**Activity:** Look through the entries below for the string "караоке", and copy each line where it is found.

**Supplied data:**
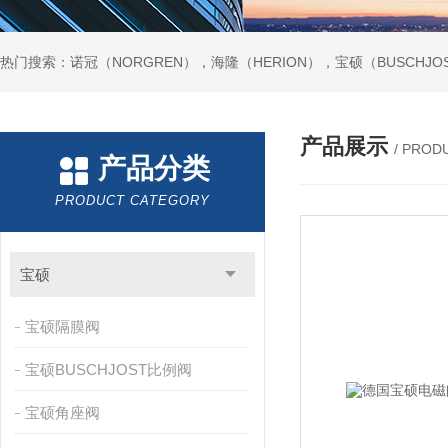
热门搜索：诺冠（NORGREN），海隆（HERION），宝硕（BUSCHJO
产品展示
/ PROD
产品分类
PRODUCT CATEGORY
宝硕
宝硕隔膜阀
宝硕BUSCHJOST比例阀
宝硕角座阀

--

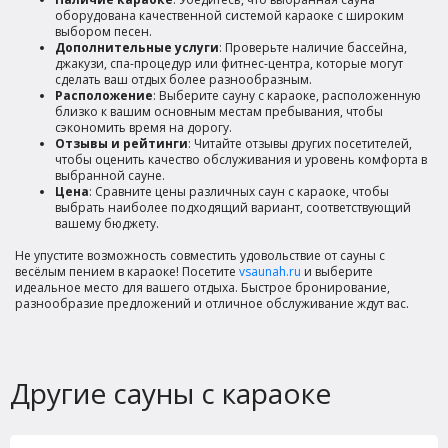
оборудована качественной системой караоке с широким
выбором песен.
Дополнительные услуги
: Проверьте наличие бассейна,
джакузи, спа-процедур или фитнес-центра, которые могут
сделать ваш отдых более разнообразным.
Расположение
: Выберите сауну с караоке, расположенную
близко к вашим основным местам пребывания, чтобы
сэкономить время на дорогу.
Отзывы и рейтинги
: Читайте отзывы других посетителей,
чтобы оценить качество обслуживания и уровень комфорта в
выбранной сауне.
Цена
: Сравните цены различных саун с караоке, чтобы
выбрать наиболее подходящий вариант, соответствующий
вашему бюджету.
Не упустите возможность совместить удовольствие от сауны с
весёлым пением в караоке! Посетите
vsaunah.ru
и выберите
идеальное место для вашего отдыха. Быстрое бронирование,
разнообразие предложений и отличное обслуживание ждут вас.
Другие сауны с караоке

**Problem solution:**
оборудована качественной системой караоке с широким
: Выберите сауну с караоке, расположенную
: Сравните цены различных саун с караоке, чтобы
весёлым пением в караоке! Посетите
Другие сауны с караоке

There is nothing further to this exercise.